### [What you will do]
For the entries that follow, produce an exact copy with no pictures in it.

Top of Supplied records

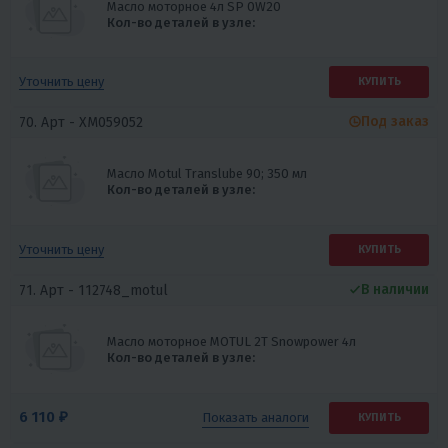
Масло моторное 4л SP 0W20
Кол-во деталей в узле:
Уточнить цену
КУПИТЬ
Под заказ
70. Арт -
XM059052
Масло Motul Translube 90; 350 мл
Кол-во деталей в узле:
Уточнить цену
КУПИТЬ
В наличии
71. Арт -
112748_motul
Масло моторное MOTUL 2T Snowpower 4л
Кол-во деталей в узле:
6 110 ₽
Показать
аналоги
КУПИТЬ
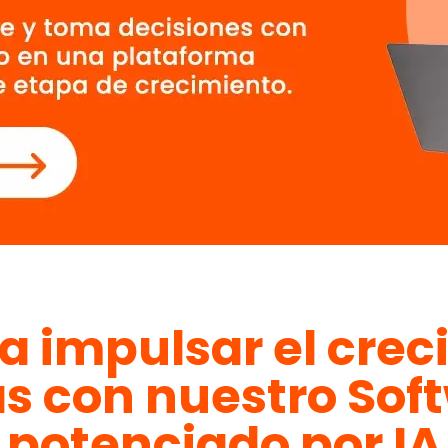
a impulsar el crec
 con nuestro Sof
potenciado por IA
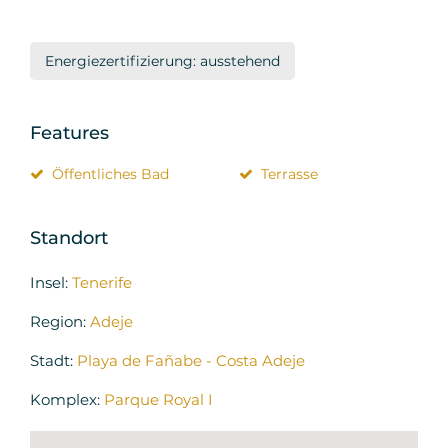
Energiezertifizierung: ausstehend
Features
Öffentliches Bad
Terrasse
Standort
Insel:
Tenerife
Region:
Adeje
Stadt:
Playa de Fañabe - Costa Adeje
Komplex:
Parque Royal I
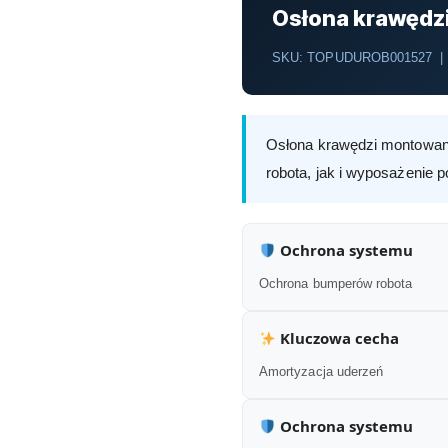
Osłona krawędz
SKU: TOPUDUROB001527 | 
Osłona krawędzi montowana
robota, jak i wyposażenie 
Ochrona systemu
Ochrona bumperów robota
Kluczowa cecha
Amortyzacja uderzeń
Ochrona systemu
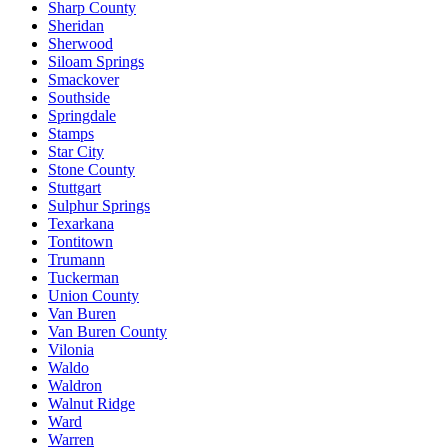
Sharp County
Sheridan
Sherwood
Siloam Springs
Smackover
Southside
Springdale
Stamps
Star City
Stone County
Stuttgart
Sulphur Springs
Texarkana
Tontitown
Trumann
Tuckerman
Union County
Van Buren
Van Buren County
Vilonia
Waldo
Waldron
Walnut Ridge
Ward
Warren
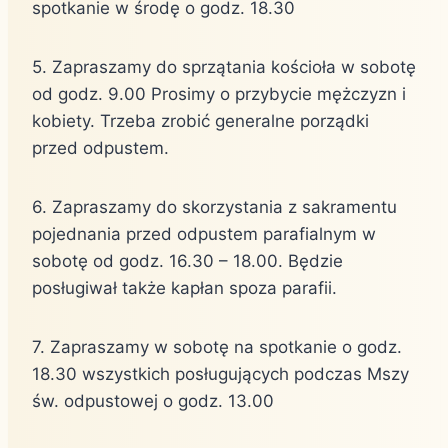
spotkanie w środę o godz. 18.30
5. Zapraszamy do sprzątania kościoła w sobotę
od godz. 9.00 Prosimy o przybycie mężczyzn i
kobiety. Trzeba zrobić generalne porządki
przed odpustem.
6. Zapraszamy do skorzystania z sakramentu
pojednania przed odpustem parafialnym w
sobotę od godz. 16.30 – 18.00. Będzie
posługiwał także kapłan spoza parafii.
7. Zapraszamy w sobotę na spotkanie o godz.
18.30 wszystkich posługujących podczas Mszy
św. odpustowej o godz. 13.00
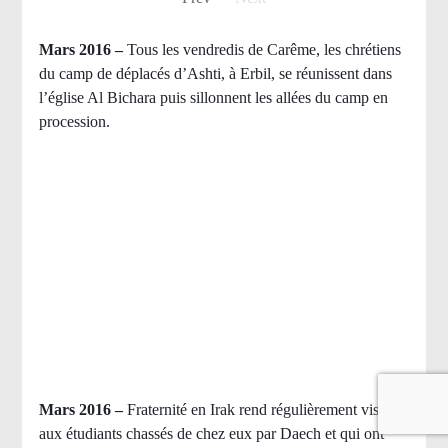
Mars 2016 –
Tous les vendredis de Carême, les chrétiens
du camp de déplacés d’Ashti, à Erbil, se réunissent dans
l’église Al Bichara puis sillonnent les allées du camp en
procession.
Mars 2016 –
Fraternité en Irak rend régulièrement visite
aux étudiants chassés de chez eux par Daech et qui ont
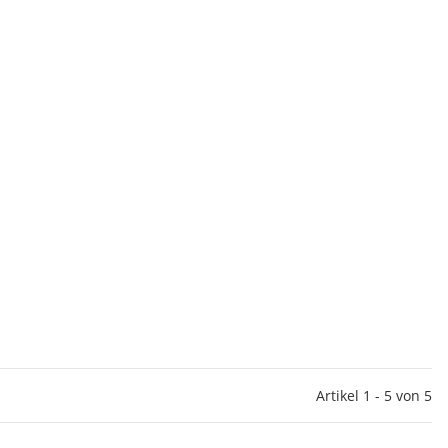
Artikel 1 - 5 von 5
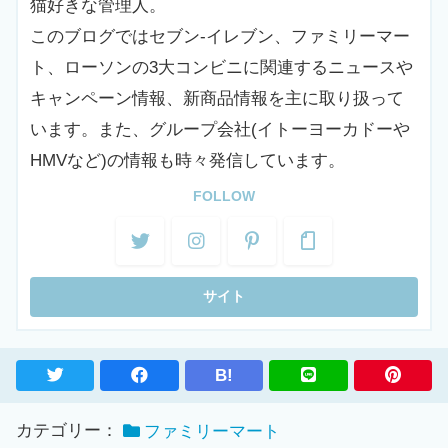
猫好きな管理人。
このブログではセブン-イレブン、ファミリーマー
ト、ローソンの3大コンビニに関連するニュースや
キャンペーン情報、新商品情報を主に取り扱って
います。また、グループ会社(イトーヨーカドーや
HMVなど)の情報も時々発信しています。
FOLLOW
B!
カテゴリー：
ファミリーマート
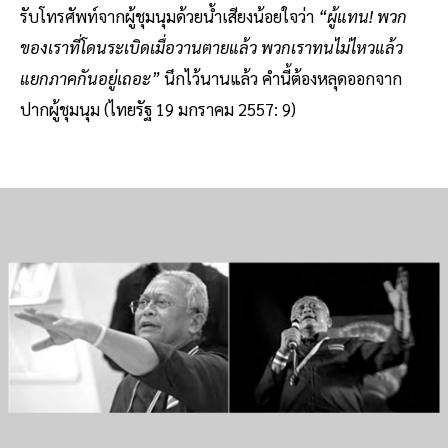
รับโทรศัพท์จากผู้ชุมนุมด้วยน้ำเสียงน้อยใจว่า
“ผู้แทน! พวก
ของเราที่โดนระเบิดเมื่อวานตายแล้ว พวกเราทนไม่ไหวแล้ว
แยกภาคกันอยู่เถอะ”
นึกไว้นานแล้ว คำนี้ต้องหลุดออกจาก
ปากผู้ชุมนุม (ไทยรัฐ 19 มกราคม 2557: 9)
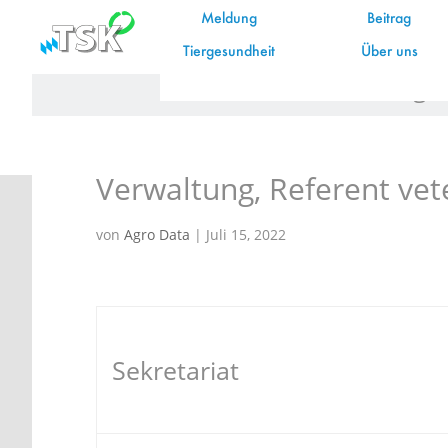
Meldung
Beitrag
Tiergesundheit
Über uns
Start
FAQs
Verwaltung, 
Verwaltung, Referent vet
von
Agro Data
|
Juli 15, 2022
Sekretariat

Bottom of Supplied records

### [Exercise response]
Масло моторное 4л SP 0W20
Кол-во деталей в узле:
Уточнить цену
КУПИТЬ
Под заказ
70. Арт -
XM059052
Масло Motul Translube 90; 350 мл
Кол-во деталей в узле:
Уточнить цену
КУПИТЬ
В наличии
71. Арт -
112748_motul
Масло моторное MOTUL 2T Snowpower 4л
Кол-во деталей в узле:
6 110 ₽
Показать
аналоги
КУПИТЬ
a impulsar el crec
 con nuestro Sof
potenciado por IA
Energiezertifizierung: ausstehend
Features
Öffentliches Bad
Terrasse
Standort
Insel:
Tenerife
Region:
Adeje
Stadt:
Playa de Fañabe - Costa Adeje
Komplex:
Parque Royal I
Osłona krawędz
SKU: TOPUDUROB001527 | 
Osłona krawędzi montowana
robota, jak i wyposażenie 
Ochrona systemu
Ochrona bumperów robota
Kluczowa cecha
Amortyzacja uderzeń
Ochrona systemu
Sharp County
Sheridan
Sherwood
Siloam Springs
Smackover
Southside
Springdale
Stamps
Star City
Stone County
Stuttgart
Sulphur Springs
Texarkana
Tontitown
Trumann
Tuckerman
Union County
Van Buren
Van Buren County
Vilonia
Waldo
Waldron
Walnut Ridge
Ward
Warren
spotkanie w środę o godz. 18.30
5. Zapraszamy do sprzątania kościoła w sobotę
od godz. 9.00 Prosimy o przybycie mężczyzn i
kobiety. Trzeba zrobić generalne porządki
przed odpustem.
6. Zapraszamy do skorzystania z sakramentu
pojednania przed odpustem parafialnym w
sobotę od godz. 16.30 – 18.00. Będzie
posługiwał także kapłan spoza parafii.
7. Zapraszamy w sobotę na spotkanie o godz.
18.30 wszystkich posługujących podczas Mszy
św. odpustowej o godz. 13.00
Mars 2016 –
Tous les vendredis de Carême, les chrétiens
du camp de déplacés d’Ashti, à Erbil, se réunissent dans
l’église Al Bichara puis sillonnent les allées du camp en
procession.
Mars 2016 –
Fraternité en Irak rend régulièrement visite
aux étudiants chassés de chez eux par Daech et qui ont
Artikel 1 - 5 von 5
猫好きな管理人。
このブログではセブン-イレブン、ファミリーマー
ト、ローソンの3大コンビニに関連するニュースや
キャンペーン情報、新商品情報を主に取り扱って
います。また、グループ会社(イトーヨーカドーや
HMVなど)の情報も時々発信しています。
FOLLOW
B!
カテゴリー：
ファミリーマート
รับโทรศัพท์จากผู้ชุมนุมด้วยน้ำเสียงน้อยใจว่า
“ผู้แทน! พวก
ของเราที่โดนระเบิดเมื่อวานตายแล้ว พวกเราทนไม่ไหวแล้ว
แยกภาคกันอยู่เถอะ”
นึกไว้นานแล้ว คำนี้ต้องหลุดออกจาก
ปากผู้ชุมนุม (ไทยรัฐ 19 มกราคม 2557: 9)
Meldung
Beitrag
Tiergesundheit
Über uns
Start
FAQs
Verwaltung, 
Verwaltung, Referent vet
von
Agro Data
|
Juli 15, 2022
Sekretariat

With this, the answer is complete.